よかったんだかわるかったんだか知れない。
篠崎と栗木と佐原の3人で2階にある一部屋を間借りすることになっていて、城にいた頃より人数は1人減ったものの部屋も少し狭くなっていたので、結局のところあまり変わらなかった。
もともと持ち物は少ないせいで狭さは感じなかったがしかしこれからものが増えてくるようになれば不自由に覚えることもあるだろう。
夕飯時、1階の食堂に降りて3人そろって食事をとる。うちで食うなら多少サービスしてやるよという話でそういうことならとりあえずその話に乗ってみることにしたのだった。
食堂はここに泊っている人だけじゃなく近所の人もやってくるようで、顔なじみを増やしておきたいという考えもあった。

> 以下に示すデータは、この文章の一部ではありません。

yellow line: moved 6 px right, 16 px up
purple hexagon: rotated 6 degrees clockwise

しかしどうも雰囲気がおかしい。3人組の近くに座る人は現れず、どころか彼らを遠巻きに眺めてなにやらこそこそとささやきあっている。
これがこの世界の人々の標準的な食事風景というわけではないのはわかっていて、城で兵士と同席することはあったがそんなことはなかったから。
断片的に聞こえてきた話を総合したところ、どうやら自分たちが召喚された勇者であるということは伝え広まっていてそれ故に敬遠されているようだった。

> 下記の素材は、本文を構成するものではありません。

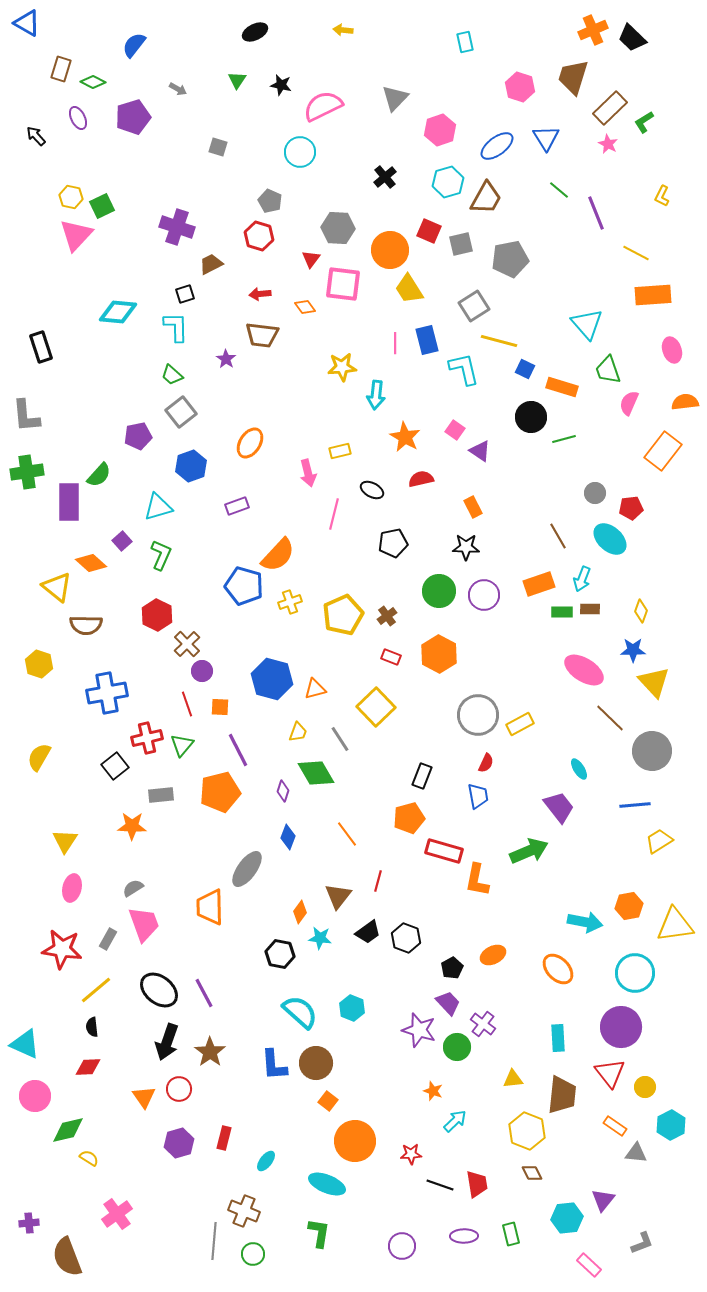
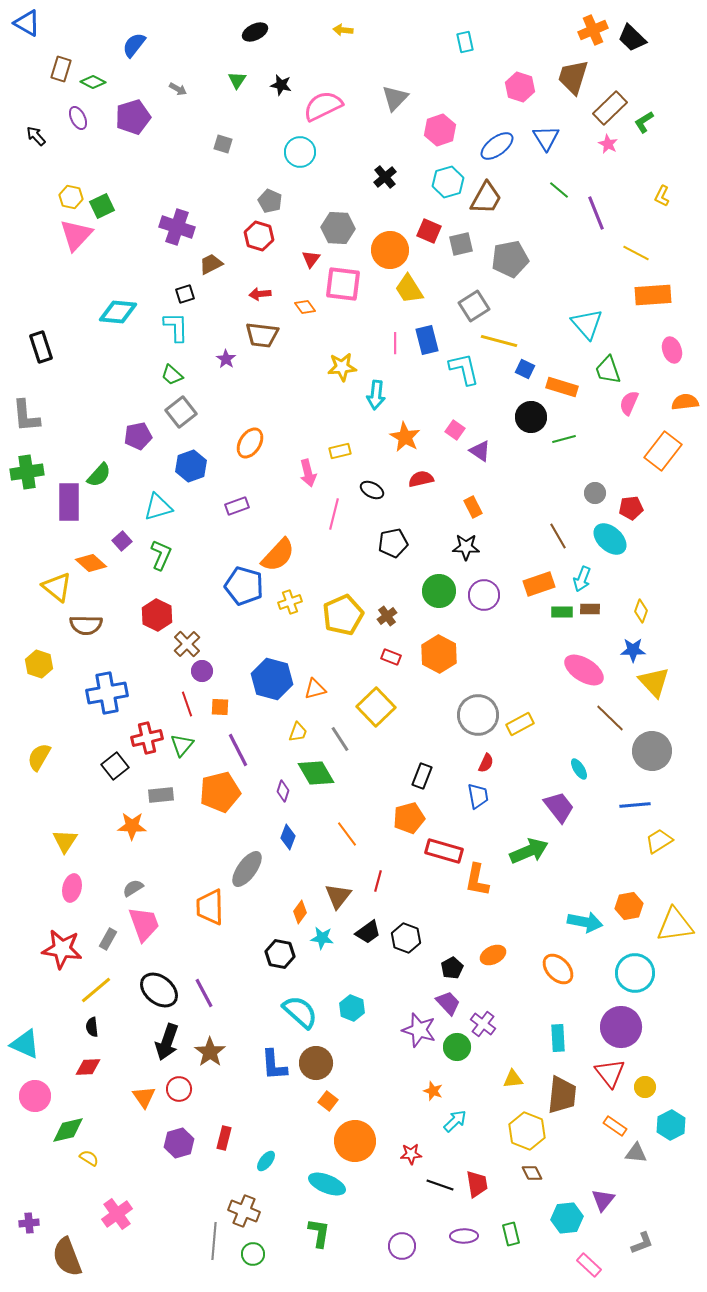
gray square at (218, 147): moved 5 px right, 3 px up
cyan star at (320, 938): moved 2 px right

諸手をあげて歓迎されるとは思ってなかったが、こんな扱いを受けるとも想定はしていなかった。
どういうわけなのか?
ばあさんは無言で各テーブルを回って食事を置いていく。
ものすごく見慣れた硬いパンとごっちゃ煮スープに、よく知っている知り尽くしている干し肉、あとは赤い色をしたワイン。
それらを配り終えてそれからしわがれているのによく通る声でばあさんは言った。
「この干し肉はそこにいる小僧どもの手土産だ、おごりだよ。ありがたく食いな」
篠崎は驚き、栗木と佐原と顔を見合わせる。
食堂がざわついたが多分それは自分たちにとっていい方向のざわつきなんだろうなと篠崎は思った。
あのばあさんは愛想はいいとは言えないが割合いい人なんじゃないかとも思った。あるいは長い付き合いになるのだとしたらいい人であれと思った。